UK, seven issues to date
The most immediately accessible magazine here, IFLA! shares inspirational stories with a fast-moving and approachable graphic style; its layouts reflect the magazine’s can-do attitude with a guidebook-like language. As well as detailed looks at subjects such as the environmental effect of rebuilding versus rennovating city living space, issue seven also reports on the risks and benefits of online environmental activism as well as applying a new filter to the traditonal world of indie guitar music.
Key story: a report from Zimbabwe about the clash between the desire to shift to a more sustainable approach to agriculture and the unavoidable weather effects of climate change.
Where the Leaves Fall
UK, seven issues to date
Exploring the connection between humankind and nature, WtLF is the most peoplecentric mag in this set. Most stories involve an interview or dialogue with a person whose day-to-day role is centred around encouraging change. And those featured come from across the world, sharing examples of local cultures and how they regard the link between us and our planet.
Key story: Tamara Dean’s series of photographs of humans immersed in nature perfectly represent the magazine’s remit.
US, two issues to date
A bookish annual magazine backed up with regular online stories, Emergence fleshes out the meaning of humankind’s relationship with our environment. Leaving others to cover the effects and solutions of climate change, it carries philosophical essays about the end of the world and histories of indigenous languages, as well examples of successful symbiotic relationships between humans and nature, such as the coppicing and pollarding of trees. Lushly produced, this is a magazine of spirituality, drawing on multiple traditions to remind we humans of our place in history.

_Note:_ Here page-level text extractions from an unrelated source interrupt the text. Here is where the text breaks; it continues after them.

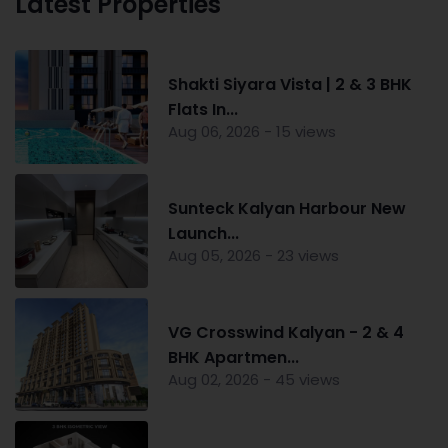
Latest Properties
Shakti Siyara Vista | 2 & 3 BHK
Flats In...
Aug 06, 2026 - 15 views
Sunteck Kalyan Harbour New
Launch...
Aug 05, 2026 - 23 views
VG Crosswind Kalyan - 2 & 4
BHK Apartmen...
Aug 02, 2026 - 45 views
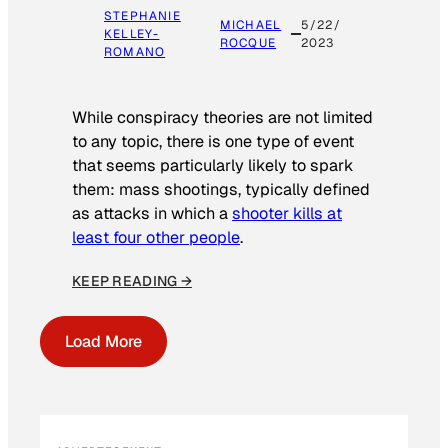
STEPHANIE
MICHAEL
5/22/
KELLEY-
ROCQUE
2023
ROMANO
While conspiracy theories are not limited
to any topic, there is one type of event
that seems particularly likely to spark
them: mass shootings, typically defined
as attacks in which a
shooter kills at
least four other people
.
KEEP READING →
Load More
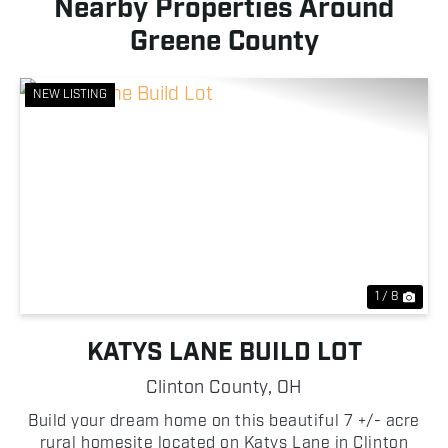
Nearby Properties Around
Greene County
NEW LISTING
Previous
Nex
1 / 8
KATYS LANE BUILD LOT
Clinton County,
OH
Build your dream home on this beautiful 7 +/- acre
rural homesite located on Katys Lane in Clinton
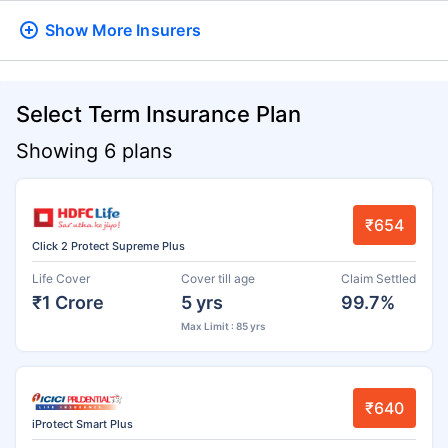
Show More
Insurers
Select Term Insurance Plan
Showing 6 plans
₹654
Click 2 Protect Supreme Plus
Life Cover
Cover till age
Claim Settled
₹1 Crore
5 yrs
99.7%
Max Limit : 85 yrs
₹640
iProtect Smart Plus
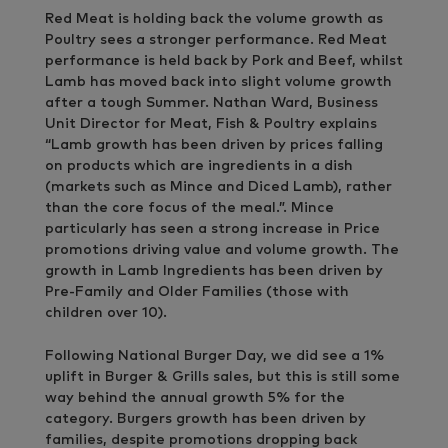
Red Meat is holding back the volume growth as
Poultry sees a stronger performance. Red Meat
performance is held back by Pork and Beef, whilst
Lamb has moved back into slight volume growth
after a tough Summer. Nathan Ward, Business
Unit Director for Meat, Fish & Poultry explains
“Lamb growth has been driven by prices falling
on products which are ingredients in a dish
(markets such as Mince and Diced Lamb), rather
than the core focus of the meal.”. Mince
particularly has seen a strong increase in Price
promotions driving value and volume growth. The
growth in Lamb Ingredients has been driven by
Pre-Family and Older Families (those with
children over 10).
Following National Burger Day, we did see a 1%
uplift in Burger & Grills sales, but this is still some
way behind the annual growth 5% for the
category. Burgers growth has been driven by
families, despite promotions dropping back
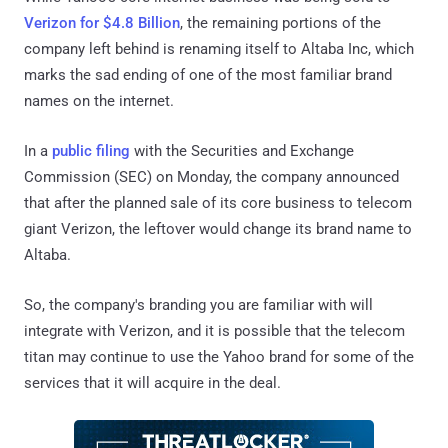
Verizon for $4.8 Billion
, the remaining portions of the
company left behind is renaming itself to Altaba Inc, which
marks the sad ending of one of the most familiar brand
names on the internet.
In a
public filing
with the Securities and Exchange
Commission (SEC) on Monday, the company announced
that after the planned sale of its core business to telecom
giant Verizon, the leftover would change its brand name to
Altaba.
So, the company's branding you are familiar with will
integrate with Verizon, and it is possible that the telecom
titan may continue to use the Yahoo brand for some of the
services that it will acquire in the deal.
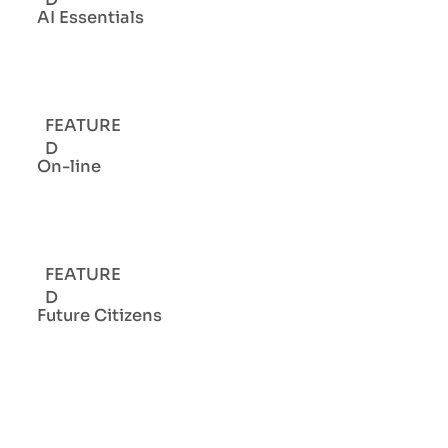
AI Essentials
FEATURE
D
On-line
FEATURE
D
Future Citizens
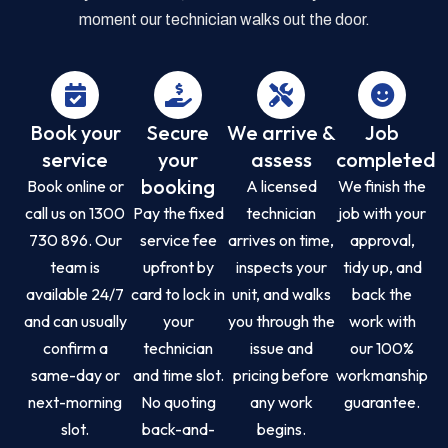
moment our technician walks out the door.
Book your
Secure
We arrive &
Job
service
your
assess
completed
booking
Book online or
A licensed
We finish the
call us on 1300
Pay the fixed
technician
job with your
730 896. Our
service fee
arrives on time,
approval,
team is
upfront by
inspects your
tidy up, and
available 24/7
card to lock in
unit, and walks
back the
and can usually
your
you through the
work with
confirm a
technician
issue and
our 100%
same-day or
and time slot.
pricing before
workmanship
next-morning
No quoting
any work
guarantee.
slot.
back-and-
begins.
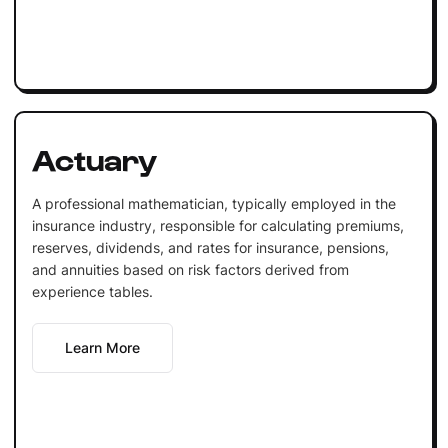
Actuary
A professional mathematician, typically employed in the
insurance industry, responsible for calculating premiums,
reserves, dividends, and rates for insurance, pensions,
and annuities based on risk factors derived from
experience tables.
Learn More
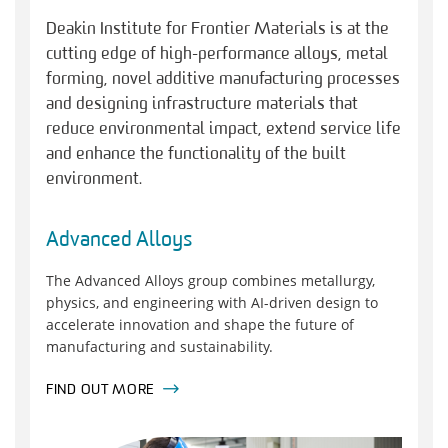
Deakin Institute for Frontier Materials is at the
cutting edge of high-performance alloys, metal
forming, novel additive manufacturing processes
and designing infrastructure materials that
reduce environmental impact, extend service life
and enhance the functionality of the built
environment.
Advanced Alloys
The Advanced Alloys group combines metallurgy,
physics, and engineering with AI-driven design to
accelerate innovation and shape the future of
manufacturing and sustainability.
FIND OUT MORE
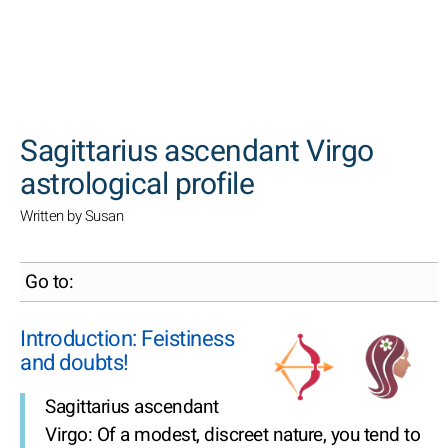
SEARCH
Sagittarius ascendant Virgo
astrological profile
Written by Susan
Go to:
Introduction: Feistiness
and doubts!
Sagittarius ascendant
Virgo: Of a modest, discreet nature, you tend to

Key story: a literary history of the environmental movement, reminding us of the origins of Earth Day (launched in 1970).
Luxembourg, three issues to date
The most indepth magazine of these five, Icarus Complex takes on the big subjects with longform reports. The current issue three is built around the theme of Loss and includes the dessertification of Europe, the Lithium gold rush and carbon capture. It refuses to oversimplify, often linking issues together and debunking easy solutions as it focuses on how business and the environment are collaborating/might collaborate. There’s also always space for the relative reflection that art can offer.
Key story: a moving series of photographs from Iran showing how the drying up of Lake Urmia has changed lives as well as the environment.
US, one issue to date
We’ve seen a few fashion mags focus on environmentalism but all have struggled with the obvious paradox of the fashion imperative to sell more each season. This new mag deals with this by featuring only vintage clothes. ‘It’s not inherently about discarding consumerism, it’s about celebrating longevity…’ is how it introduces itself. Produced to fashion-world standards, Display Copy is carefully styled and richly photographic, confounding expectations of how vintage clothes might appear. Its mix of clothes and accessories—over 100 brands are represented in its pages—suits today’s pluralist mix-and-match era.
Key story: De(ni)mocracy, a shoot about jeans and their timeless adaptability.